Ils
boivent. Tous les deux. À petites gorgées lentes.
– Non,
mais franchement – entre nous – qu’est-ce qui a bien
pu vous passer par la tête ? Vous êtes financièrement à
l’aise… Votre mari occupe une situation en vue… Vous êtes une
femme respectable… Insoupçonnable… On vous confie en toute
confiance la trésorerie d’une importante association charitable…
Et vous vous servez allègrement dans la caisse… Ce n’est pas par
nécessité… Alors ? C’est quoi ? Le plaisir de jouer
avec le feu ? De tenter le diable ? De rouler tout le monde
dans la farine ? D’être finalement une autre que celle que
tout le monde croit que vous êtes ?
Par
la fenêtre un avion – point brillant – dessine une
longue ligne blanche. Il n’insiste pas. Il se lève, se dirige vers
les étagères de bois doré contre la cloison. Il lui tourne le dos.
La musique s’élance, emplit la pièce…
– Liszt…
– Liszt,
oui !
– Il
était au programme du conservatoire l’année où…
– Où ?
– Non…
Rien…
Liszt.
Jusqu’au bout.
– Venez !
Une
autre pièce. Aussi claire et spacieuse que la première. Il soulève
le couvercle du piano, avance le tabouret, l’invite à prendre
place.
– Il
y a si longtemps… Je ne sais plus… Je ne saurai plus…
Elle
enfonce une touche. Une autre. D’autres. Une à une. En pluie. Ses
mains se font pressantes, insistantes sur ses épaules, la forcent à
s’asseoir. Il ouvre la partition devant elle. Dans ses doigts ce
sont exactement les mêmes fourmillements qu’avant. La même envie.
Le même désir. Une première tentative presque aussitôt
abandonnée. Une seconde. Et tout revient d’un coup. Léger.
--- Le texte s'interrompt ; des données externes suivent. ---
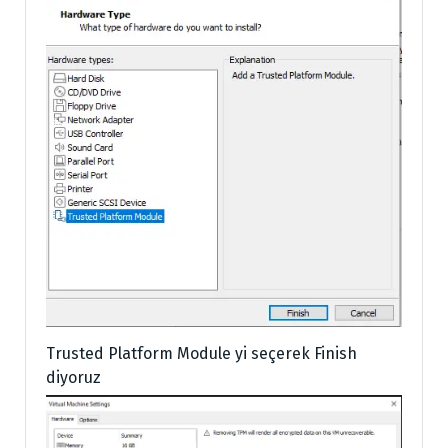
Trusted Platform Module yi seçerek Finish
diyoruz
Fluide. Évident. Le même plaisir. Le même bonheur. Ils se
sourient.
Il
sonne encore Jeanne.
– Clarisse
est là ?
– Oui,
Monsieur…
– Alors
envoyez-la-moi !
– Tout
de suite, monsieur…
C’est
une jeune fille d’une vingtaine d’années qui arrive en traînant
les pieds et en mâchouillant un chewing-gum.
– C’est
quoi que vous me voulez ?
Elle
éclate d’un petit rire goguenard.
– Oh,
l’autre ! Qu’est-ce qu’elle fout à poil ?
Son
attitude insolente, son langage négligé qui contrastent fortement
avec le style ouaté et distingué de la maison semblent beaucoup
amuser Monsieur.
– Ça
te dirait, Clarisse ?
– Ça
me dirait de quoi ?
– De
te faire la main sur le derrière de Madame…
– Sur
son cul à elle, là ? À c’te bourge ? Tu parles que ça
me dirait !
– Eh
bien allez, alors ! À toi de jouer…
Son
regard s’illumine.
– C’est
vrai ? Je peux ? C’est pas une blague ?
– C’est
tout ce qu’il y a de plus sérieux…
– Oui,
oh, ben alors là je peux vous dire qu’elle va ramasser… Et
quelque chose de bien !
Il
sourit d’attendrissement.
Elle
ne proteste pas. À quoi bon ? Ce serait peine perdue, elle le
sait. Il ne se laissera pas apitoyer. Elle n’a pas le choix :
il lui faudra boire le calice jusqu’à la lie.
– À
nous deux, ma belle !
La
fille la pousse, avec rudesse, contre le mur. L’angle du mur.
S’éloigne. Dans son dos il y a des chuchotements. Des rires
étouffés. Qui durent. Qui s’éternisent.
Elle
revient. Elle est revenue. Sa main se pose au creux de sa nuque, y
séjourne quelques secondes et puis descend. Elle suit, du bout du
doigt, la ligne du dos, s’arrête à l’entrée du sillon entre
les fesses, fait mine de vouloir s’y aventurer, se ravise.
– Alors
comme ça, on a fait des bêtises ! Une grande fille comme vous.
Vous n’avez pas honte ?
Et
ça tombe d’un coup. Brutal. Abrupt. Ça lui arrache un cri de
douleur tout autant que de surprise. Une première claque suivie
d’une multitude d’autres lancées à toute volée. En rafale. Qui
lui font un mal fou. Qui lui arrachent de petits gémissements de
fond de gorge qu’elle ne parvient pas à juguler malgré tous ses
efforts.
Ça
s’arrête comme ça a commencé. D’un coup.
Elle
se redresse fièrement.
– Alors ?
Comment vous avez trouvé ?
Il
l’enveloppe d’un sourire enjôleur.
– Magnifique !
Tu es très douée.
– Oui,
hein ? Oh, mais je peux encore faire des progrès.